Currently, with nations such as Norway and Iceland, for example, who have given themselves quotas far beyond the recommended EU/ICES advice, the EU Commission has and continues to, be willing to sit down and discuss such Third Countries being allowed catch some of their quota in Irish waters with, as evidenced in the past, no return whatsoever to Ireland but a benefit to Dutch-owned EU nation flagged vessels to get access to Norwegian waters.

Apparently if a Third Country wishes to award itself a huge quota that exceeds the same ICES advice but then has problems catching that quota in its own waters then the EU Commission is still willing to sit down and negotiate a deal with them - - and thereby totally ignoring the mandate of only working within the remit of ‘sustainable fisheries’ that they claim is practically an EU Commission religion.

In these cases, where is the EU Commission’s duty to uphold its own faith in the ICES model and shouldn’t any approaches from those who flaunt the laws of the EU fisheries system not be chased from the room, never mind be invited to sit down to the negotiating table?

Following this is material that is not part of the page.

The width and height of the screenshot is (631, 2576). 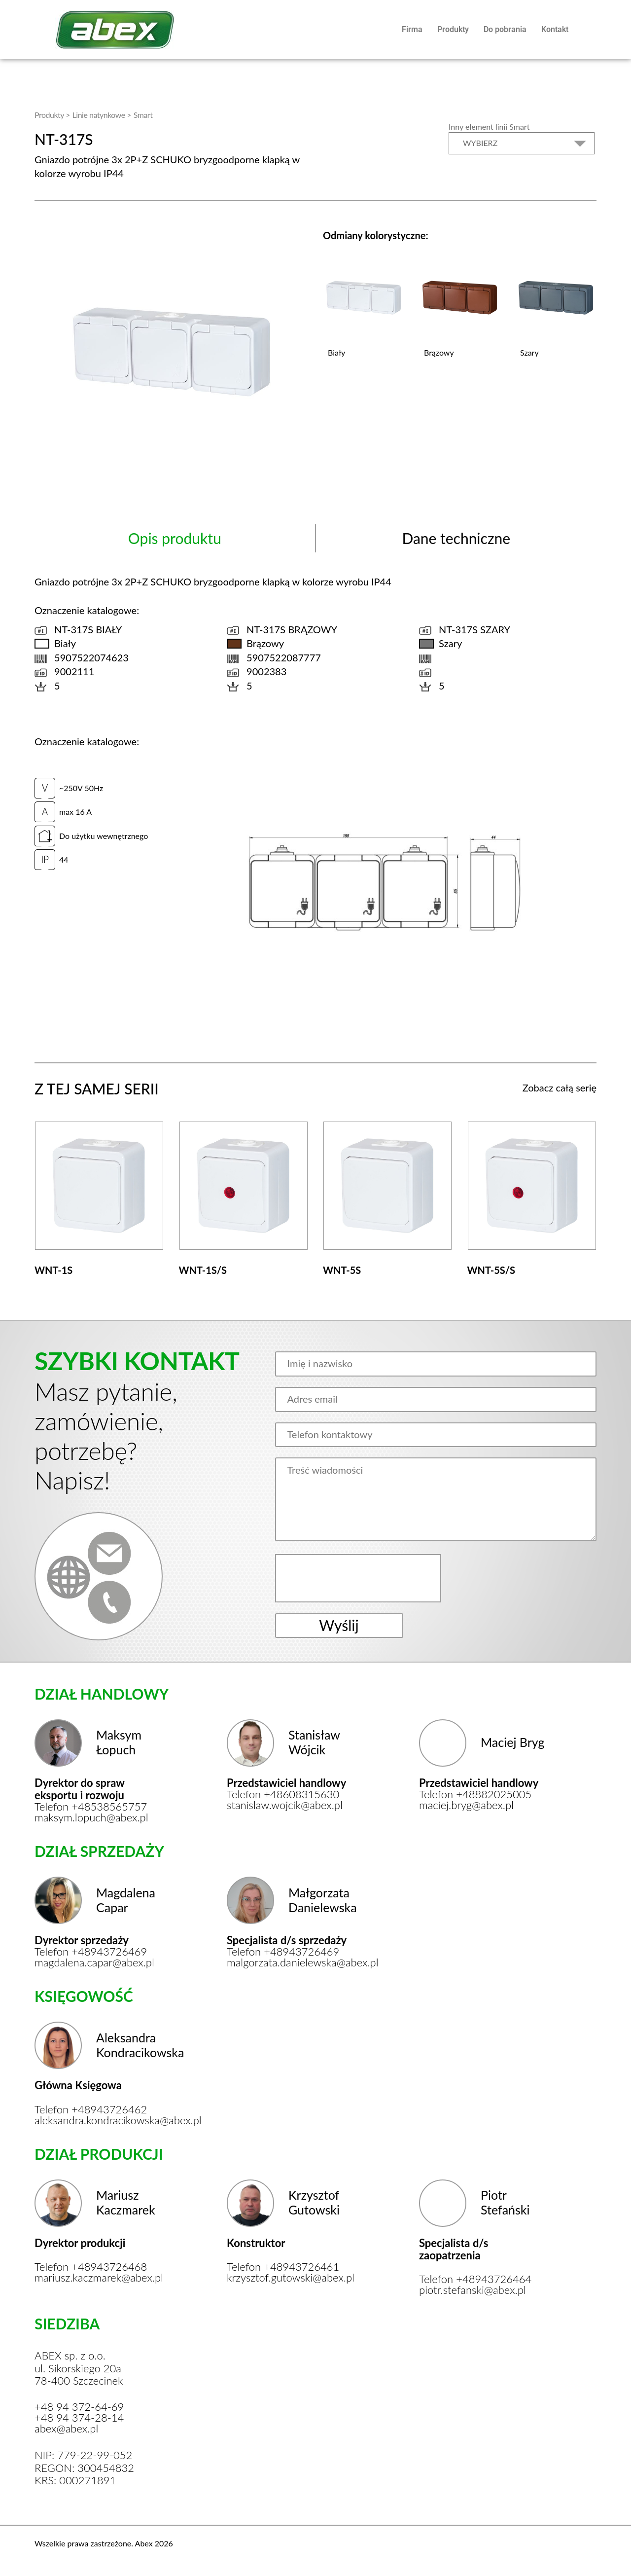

And even if the deal with Third Countries in question involves species quotas that are within ICES advice, does the EU Commission not have a moral obligation to get the most beneficial result possible for Ireland as a Member State and not some other EU nation that pays nothing into the deal?

Crunching numbers

This argument will be very much to fore with the recent strong rumours that Iceland plans to negotiate a deal with the EU in a proposal to be allowed access to Irish waters supposedly to fish for blue whiting but with many in the industry believing that this is only a ploy to get negotiations underway and actually to reach their real aim of being allowed target mackerel in Irish waters as they can’t fill their massive self-awarded mackerel quota in their own waters.

And, in relation to mackerel in Irish waters, it must be kept in mind that the Total Allowable Catch (TAC) for the Irish pelagic fleet is now down to just 52,385 tonnes, reflecting this year’s 2% reduction on ICES advice plus a further 2.6% reduction as part of the ongoing Brexit ‘payback’.

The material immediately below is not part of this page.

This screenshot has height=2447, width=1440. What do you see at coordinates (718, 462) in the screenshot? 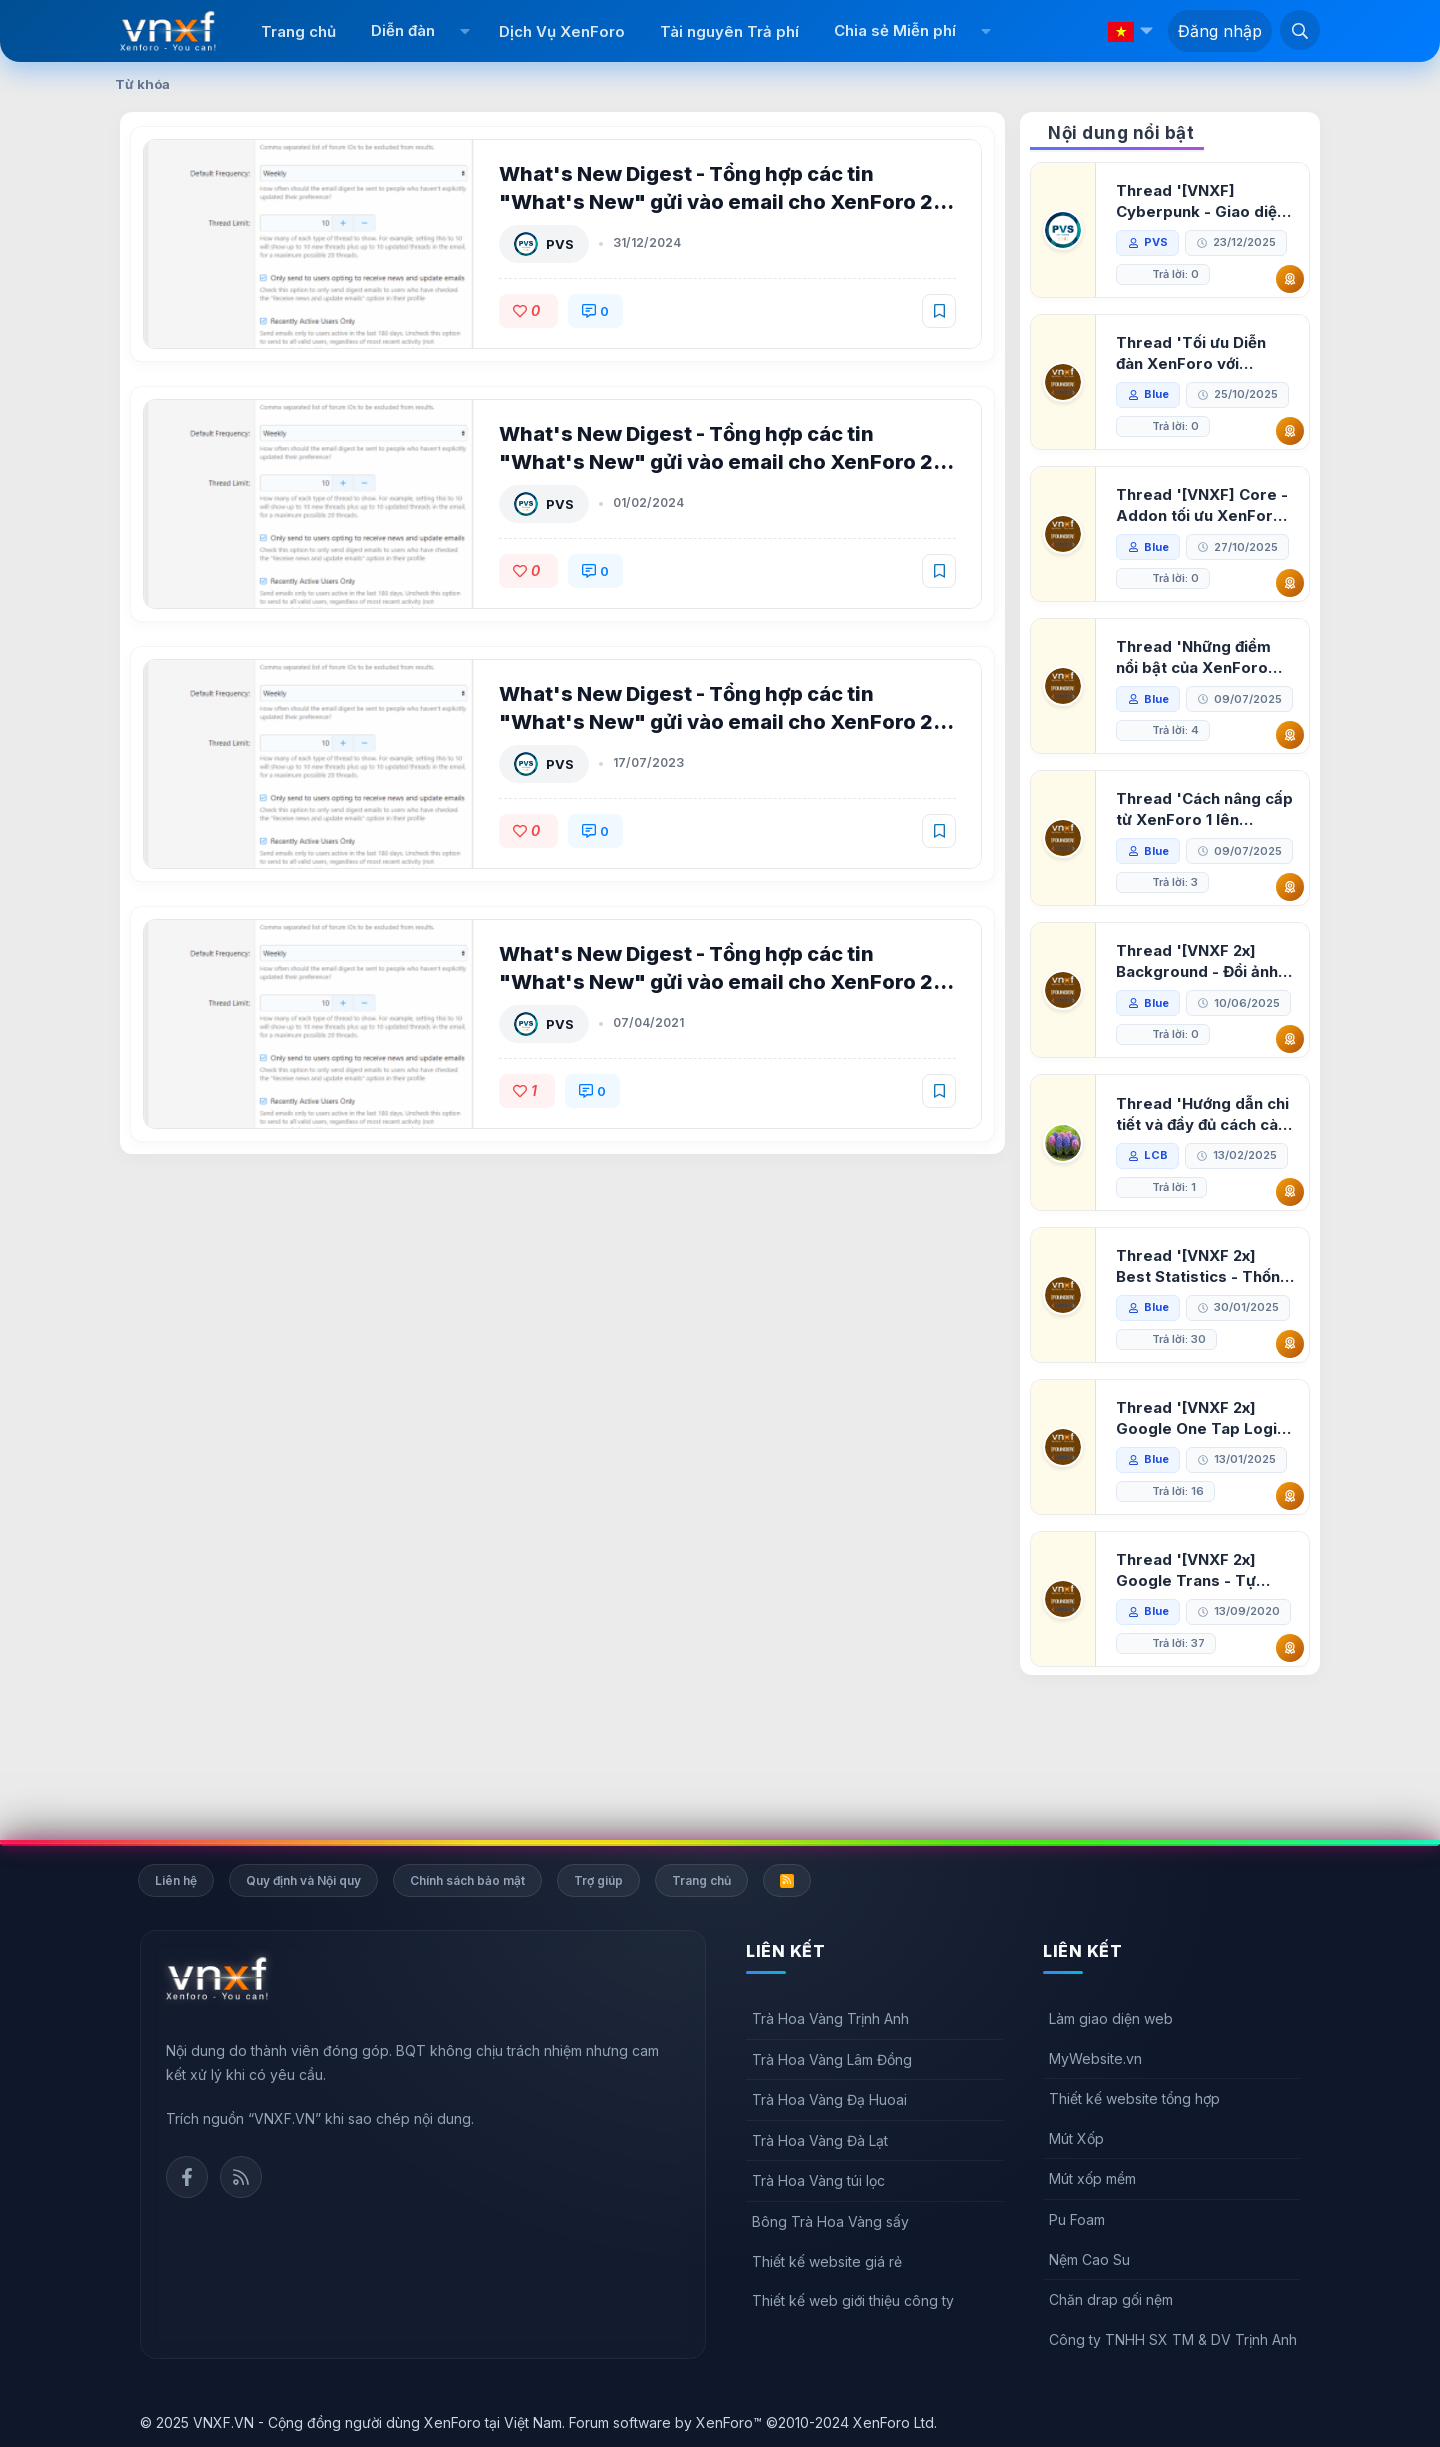
I see `What's New Digest - Tổng hợp các tin "What's New" gửi vào email cho XenForo 2 5.0.6` at bounding box center [718, 462].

And understandably while the EU Commission must ‘mind it own business’ regarding Norway, also seemingly unable to fill its self-awarded mackerel quota in its own waters, doing a deal with the UK to catch mackerel there, the Commission must seriously look at the blue whiting scenario and the ramifications of any new ‘deals’.

The blue whiting situation is, pardon the pun, a different kettle of fish.

Of a total Western Waters TAC of some 1,355,933 tonnes the Irish pelagic fleet gets a minuscule 4% (53,776t) and Norway, although not exceeding ICES TAC advice in this case, has a huge quota in comparison.

Norway already has access to Irish waters for blue whiting under an EU/Coastal States deal agreed in 2006 but they want to be allowed catch 150,000t, worth 45 million euros, inside the Irish 200-mile limit and are making this demand to the EU Commission as their ‘traditional right’ and that no compensation of any sort should be paid to the EU or to Ireland in return.

Ireland naturally is fighting even the notion of further access for Norway in Irish waters and indeed are insisting that the 2006 Coastal States deal to give Norway this so-called ‘traditional right’ to Irish waters was unconstitutional in the first place and needs to be reviewed.


Norway’s recent deal with the UK to be allowed catch a large portion of their mackerel quota in those waters saw payment in return to the UK pelagic industry in the form of a new annual Norwegian/UK mackerel quota transfer worth some 36 million euros.

Therefore a benchmark has been set and the question is being posed by the Irish fishing industry at this time as to the need for the EU Commission to take a strictly ‘business approach’ in any blue whiting deals with Norway and, in a similar vein to the UK, demand a payment of real value to the Irish industry in return before any access is considered.